Au quotidien, M. Dumais prend en note les erreurs de français qui lui égratignent parfois les yeux ou les oreilles. Puis, l’idée créatrice surgit au cours d’un trajet en voiture ou d’un jogging à Saint-Pascal.
En entrevue zoom, il montre une feuille noircie de mots dont «collision versus collusion», «manicure/manucure». Puis, il cherchera des images percutantes pour réaliser son «mème». Son impact est lié au concept mnémotechnique qui aide la mémoire par les procédés d’association mentale facilitant l’acquisition de souvenirs.

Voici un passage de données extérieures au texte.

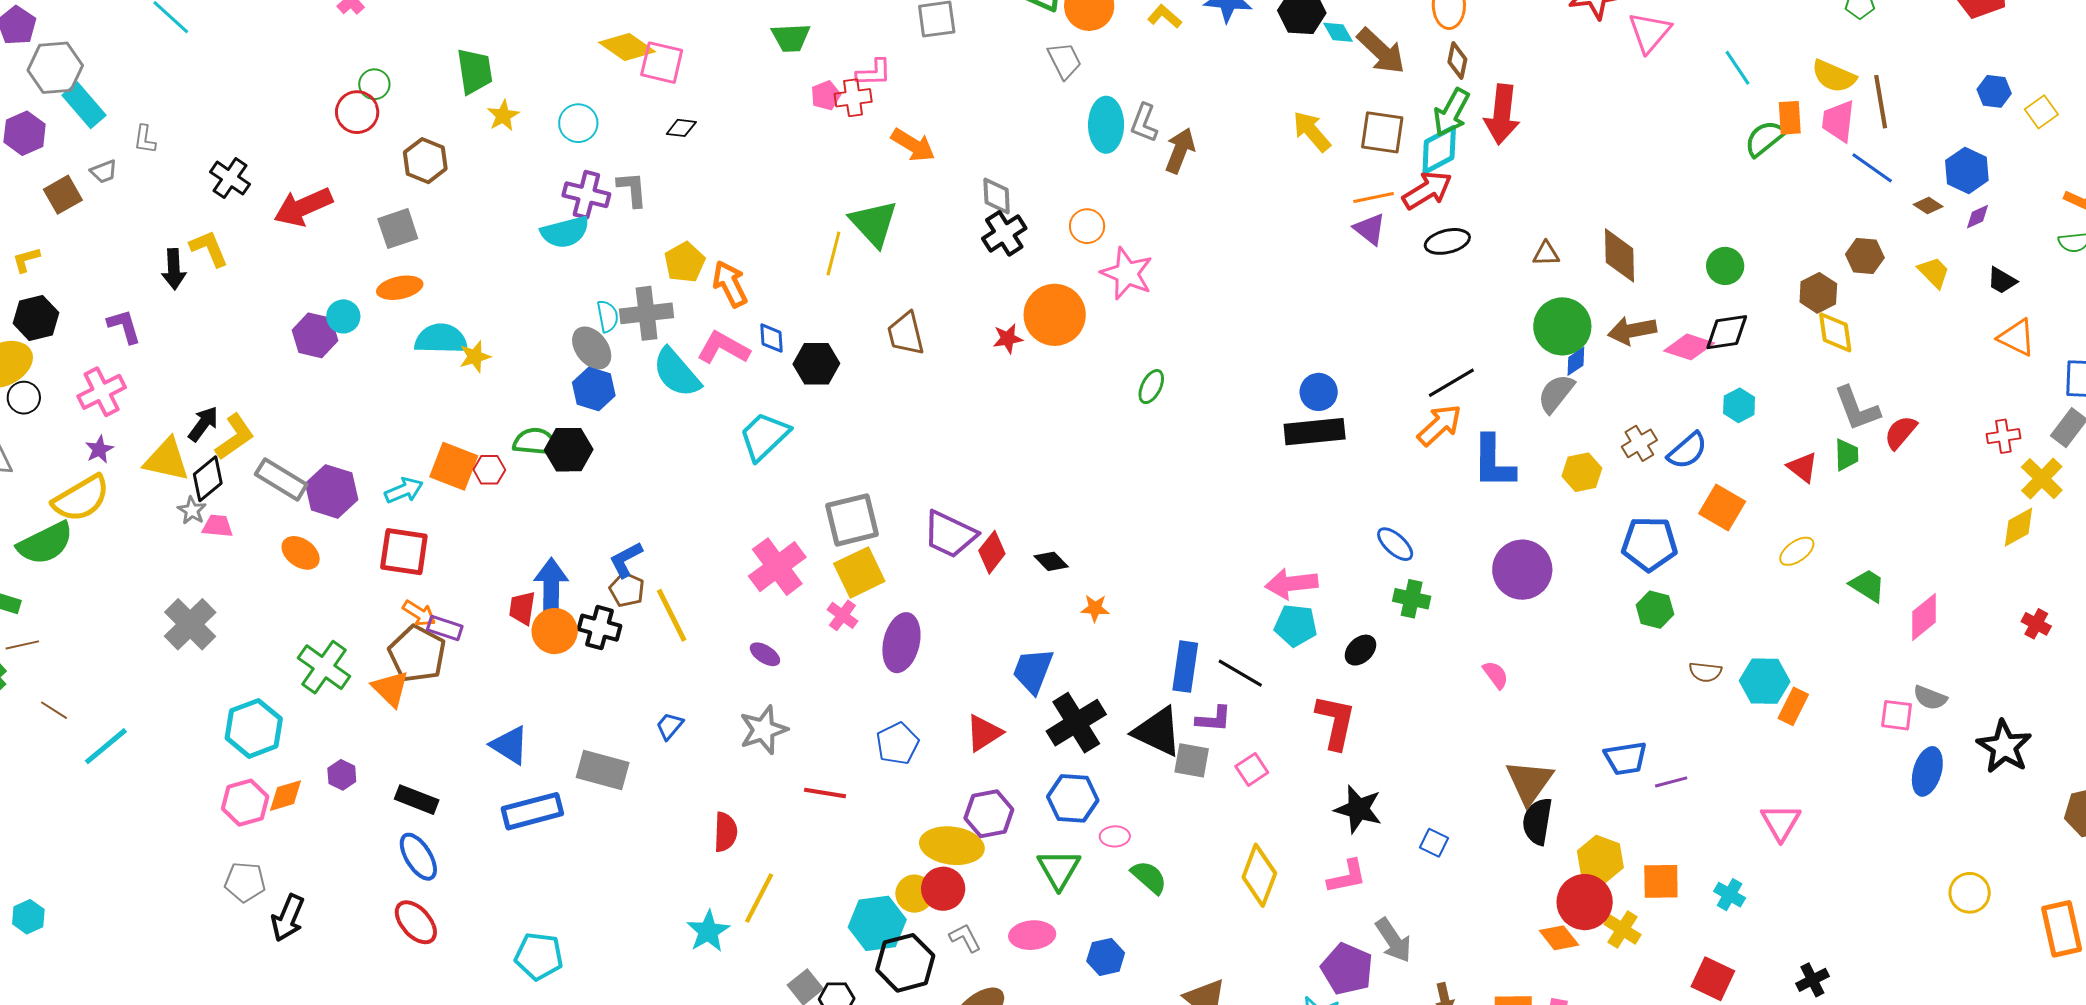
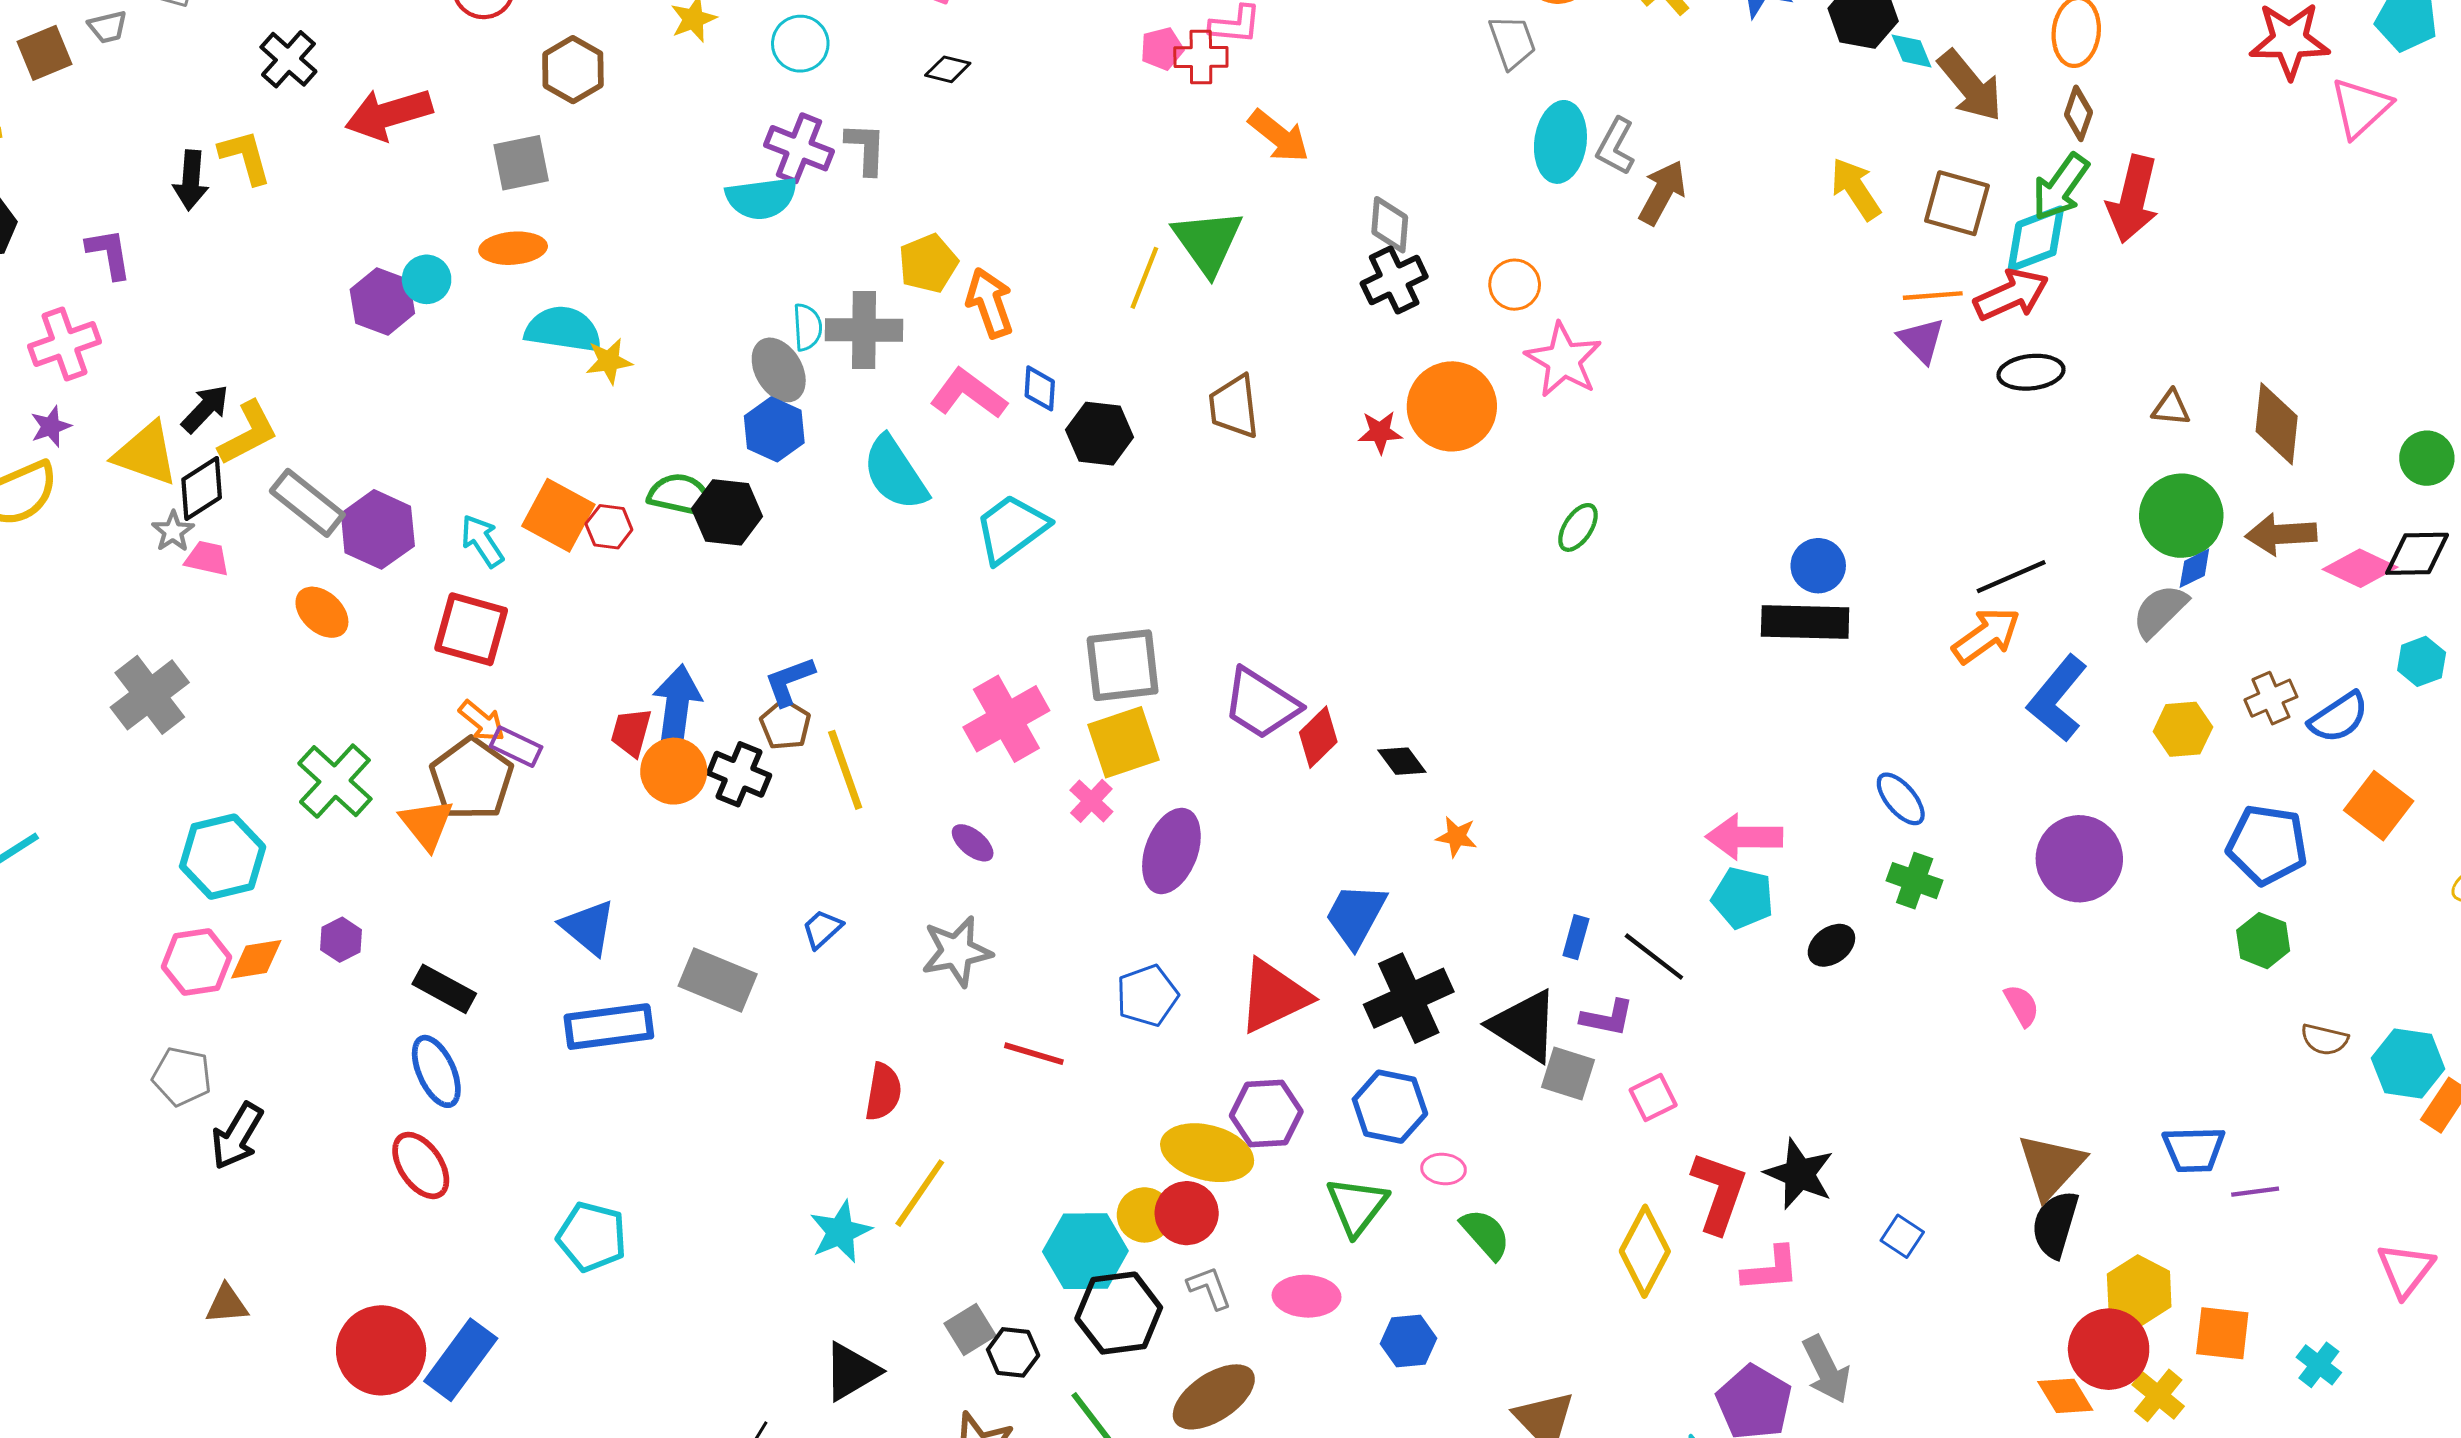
cyan semicircle: (677, 373) -> (895, 473), moved
blue L-shape: (1493, 462) -> (2057, 698), turned 32
cyan arrow: (404, 490) -> (482, 541), turned -108
blue rectangle: (1185, 667) -> (1576, 937), size x0.6
red L-shape: (1335, 722) -> (1719, 1192), moved
red triangle: (984, 733) -> (1274, 996), size x1.4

« Lorsque je ris ou quelque chose me frappe, explique-t-il, cela me rentre dans la tête. Au moment d’écrire le mot, je vais douter en raison de cette image qui m’a fait rire, choqué ou bouleversé. »
Du coup, l’apprentissage du français devient plaisant et ludique. Pas question de diaboliser la langue en pointant constamment les erreurs.
Inspirer les entreprises
L’enseignant de littérature aide les entreprises de Rivière-du-Loup, membres de la Chambre de commerce locale à améliorer leur français. « Je leur rappelle par exemple qu’«entre autres» prend toujours un s», illustre-t-il.
De son côté, la PDG de de la Chambre de commerce de Rivière-du-Loup, Claudette Migneault souligne la contribution du collège depuis 50 ans dans la communauté. « Son engagement est indéniable dans le développement de notre région. De plus, sa capacité innovante à développer des formations adaptées aux besoins actuels en employabilité tout comme sa collaboration avec les partenaires du milieu est sans contredit le reflet d’un tel succès », témoigne-t-elle.
M. Dumais espère que des entrepreneurs ou gestionnaires de ressources humaines, ailleurs au Québec, reprennent son concept. « Il suffit de prendre le temps de recenser des erreurs courantes qu’on voit dans les CV, conférences et on ajoute des images choc.»
Des garagistes, salons de coiffure, entreprises de climatisation, cliniques de santé pourraient réutiliser ses «mèmes» qui reflètent la culture populaire. Il réfléchit tout haut à cet éventuel projet. «Tant mieux, dit-il, si on peut sensibiliser les gens à la langue française par la notion de plaisir ou par le sourire.»
M. Dumais souhaite que ses «mèmes» soient repris par les garagistes, coiffeurs et la communauté d'affaires.
Notoriété internationale
M. Dumais avoue être un peu dépassé par l’engouement suscité par son projet. Aujourd’hui, il compte 6080 abonnés sur Instagram provenant du Québec, mais aussi de la France, Belgique, Louisiane et autant sur Facebook.
L’année dernière, il a été invité à prononcer une conférence virtuelle à l’Institut français de Paris. Il a expliqué sa démarche devant des participants provenant de plus de 30 pays.
Mouvement de fierté
Des confrères enseignants parlent de lui comme étant un influenceur. D’autres le comparent à une bougie d’allumage ou un réveilleur de conscience. « Ce qui me rend fier, confie-t-il, ce sont les gens qui s’intéressent à mes idées et les partagent sur les réseaux sociaux et du coup, ils diffusent la fierté de la langue française. »
M. Dumais observe la richesse de notre culture qui est palpable par le nombre de chanteurs, d’écrivains, de cinéastes et d’auteurs de téléséries.
« Il ne faut pas perdre cette fierté, ajoute-t-il, car c’est le fondement de notre identité. Au Québec, la définition de notre culture, c’est la langue française. Si on perd la langue française, on devient des Canadiens comme les Ontariens ou les gens du Manitoba et on va tous parler anglais. »
Lauréat de l’excellence en français - Grande entreprise
Ce Mercure récompense une entreprise dont la réalisation marquante fait progresser le français ou le met en valeur dans un commerce, un milieu de travail ou un secteur d’activité. Professeur de littérature au Cégep Rivière-du-Loup, Benoit Dumais, lauréat du Mercure de l’excellence en français inspire ses étudiants, mais aussi les parents, enseignants et de nombreux entrepreneurs. Humoristique et positive, sa campagne publicitaire visant à corriger les petites fautes du quotidien a eu un impact réel sur la qualité du français.